Imagine the darkness before the light, the contentment of nonexistence, the peace of silence. The first particles, fusing, merging. Changing. Violently changing. It’s a revolt, fiercer than the Devil’s, louder than life’s, more insignificant than any war waged by man. Imagine you. Imagine me. Imagine the battered copy of Republic against your purple knuckles, the red in your cheeks. You called me “geek” because that’s what everybody else calls you. The bus stop is quiet. Evening sets, and the lamp lights flicker on. Your face burst to life.
Four is the number of construction.
I know, because when I was four-years old there were four pillars holding up my room, four legs holding up my chair, four feet raising my bed, four limbs allowing me to function in everyday life. So the second time I met you, I bought you four books about philosophy, and I told you four jokes about mathematics, but you didn’t laugh once. But I didn’t mind. I can’t mind, not with you. I’d try as many times as I’d like, as long as it was for you. And besides—I made you laugh the fourth time we met, at least.
I first recited pi when I was fifteen-years old.
Because you were never impressed by how I could calculate the height of a skyscraper by looking at its shadow, or the distance of a most certainly dead star. You were never impressed by me calculating how fast we could accelerate on your parents’ Volvo without hitting a tree, or how much friction you’d need to hit the brake. I sung, but the notes were only dissonant to you. I was reading a story in French, dripping mathematical splashes you called ‘meaningless’. But pi isn’t mathematics. Pi is a story. And I knew how much you loved stories.
Nine is for that time someone called nine-one-one when I broke your window.
I swore to your parents I was only passing by, but admittedly I could’ve been more convincing if I hadn’t stored so many pebbles in my jacket. It was a mathematical error on my part; I forgot to take into account the shape and weight of the pebble before throwing it. “You’re capable of mistakes?” You laughed after I got out of the precinct, ten minutes before my folks would give me the standard admonishment. “And here I thought you were just a good-looking calculator.”
And I looked at you, brow arched, amused. “You call me good-looking?”
You shook your head. I thought I saw a familiar red on your face. “I have low standards.”
Two is for two A.M in the morning, when you caught on.
Maybe I had recited a hundred and two digits too much. Maybe you realized the peculiarity of having a mathematician constantly trying to impress a writer. It didn’t matter, whatever it was. The bus stop was there. The bus stop would always be there, for the both of us. You weren’t holding the Republic anymore—Carnegie replaced Plato. “Why are you still here?” You asked. Concerned. Eager.

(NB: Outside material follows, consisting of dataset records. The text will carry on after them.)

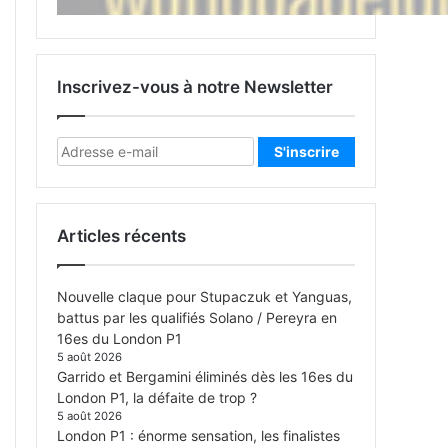
Inscrivez-vous à notre Newsletter
Articles récents
Nouvelle claque pour Stupaczuk et Yanguas,
battus par les qualifiés Solano / Pereyra en
16es du London P1
5 août 2026
Garrido et Bergamini éliminés dès les 16es du
London P1, la défaite de trop ?
5 août 2026
London P1 : énorme sensation, les finalistes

I had arched a brow. Concerned. Eager. “Shouldn’t I be?”
Your eyes were steaming blue, the hotter colors of fire, studying me like a test problem. “Not for this long,” You concluded, zipping your jacket up. “Not for people like you.”
We stood in silence for a little while, unexplained. Content. Your eyes flickered, again, before turning back to the book. “I can’t satisfy you,” you said, “I can never satisfy you. If I could, I would. But I don’t. I don’t understand what the numbers mean. I don’t understand what you see.” You paused. Perhaps out of guilt. “I don’t understand why you haven’t left already.”
In that moment—in that short moment where the only thing that stood between us was the descending evening and the inevitable bus stop coming to carry us both away—I realized I didn’t, either. I never did. I had recalled the numbers, over and over again in my mind, and they never stopped. They stretched out, too far for me to understand, too far for anybody to understand, too far for the entirety of human existence to comprehend. But that wasn’t the point of pi. That wasn’t the point of numbers. Understanding was never the point of us.
“Three,” I had began, slowly, as the sky turned black, “Three point one, four, one, nine, two…”
And I continued. I continued, for what felt like a peaceful eternity, surrendering all hope of meaning or explanation. I chanted and recited, until I had felt your lips pressed against mine. Until the streetlight flicked on, and we both understood.